McCann gets the call, still no Puig
    National League manager Bruce Bochy selected Sergio Romo, his San Francisco Giants closer, as a replacement pick along with Atlanta catcher Brian McCann. St. Louis closer Edward Mujica was chosen to fill in for teammate Adam Wainwright, who started Sunday night.
    Under baseball's labor contract, pitchers who start on the Sunday before the All-Star game may opt not to participate.
    Despite four changes to the NL team, only one position player pulled out Sunday and Yasiel Puig was not picked as the replacement. Though he's spent just six weeks in the majors, Puig has been so successful and exciting that some clamored for his inclusion, sparking a heated debate about whether that would be fair.
    The rookie sensation from the Los Angeles Dodgers was left out again after a string of substitutes were added to the National League roster Sunday. But this time, fans were not responsible.
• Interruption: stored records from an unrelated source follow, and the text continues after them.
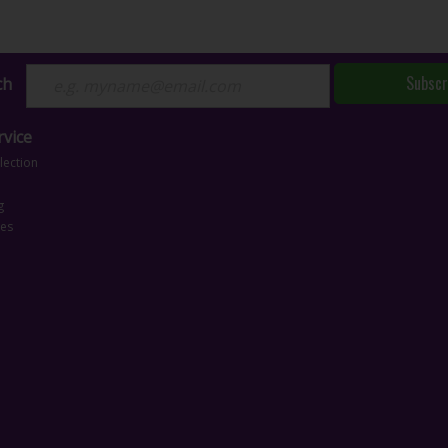
Subscr
ch
vice
lection
g
ces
Instead, it sounds as though Puig's ailing hip settled baseball's big debate.
    "If a guy is hurt, it doesn't make sense for him to go," Dodgers manager Don Mattingly said.

"That's just like, video game"
    Miguel Cabrera has the kind of numbers that draw attention from fans.
    It's the same reaction from his peers, too.
    "That's just like, video game, and let's just go out and have some fun and smile and laugh when we strike out," Washington slugger Bryce Harper said. "It's just, Miggy is going up there and ... going 'Hey, if I don't hit a homer, I shouldn't be playing today.'"
    Cabrera hit .330 with 44 homers and 139 RBIs last season, winning the AL Triple Crown. The third baseman is hitting .365 with 30 homers and 95 RBIs at the All-Star break this year. That's an impressive full season for almost any player. Let alone a first half.
    Not that he's all that impressed with any of it.
    "There isn't a lot of time to see that," he said. "Maybe if I see it in the game, you know how they put it on the scoreboard? So I think that's the only chance we got time to see it. Because you got to worry about other stuff, why are you going to worry about the stats?"

Harp on this
    Bryce Harper had his name misstated in a pregame news conference — NL manager Bruce Bochy called him "Bryan" before correcting himself immediately — and was slotted in the 9th spot in the order.
    Welcome to the All-Star game, kid.
    The second-year Washington Nationals outfielder said he's never batted ninth before in his life.
    "That's usually for the pitcher. I don't think I'm pitching tomorrow," Harper said. "You know, we've got a great lineup one through nine. It's pretty tough to get in that lineup, so I'm just very excited and blessed to be able to start and I'm so thankful for it."

For relaxing times...
    Adam Wainwright pitched on Sunday, so he's unavailable for Tuesday's All-Star game.
    The St. Louis starter is set to make the most of his time off, anyway.
    "It's going to be amazing for me. I would love to pitch in the game, obviously, but also right now this break is perfect timing for me," Wainwright said. "I brought my tennis shoes, my shagging glove, and if I had a hammock, you know, that'd be the thing that would put it over the top."

Stumped
    A TV crew from MLB UK was going around and presenting players with a cricket ball, then asking if they knew what to do with it. Cleveland's Justin Masterson, who was born in Jamaica, pantomimed a respectable overhand bowling motion. But Toronto's Brett Cecil tried to grip the seams and pronounced them uncomfortable. He noted that "Actually, Adam Lind is a big fan of it. I don't know why."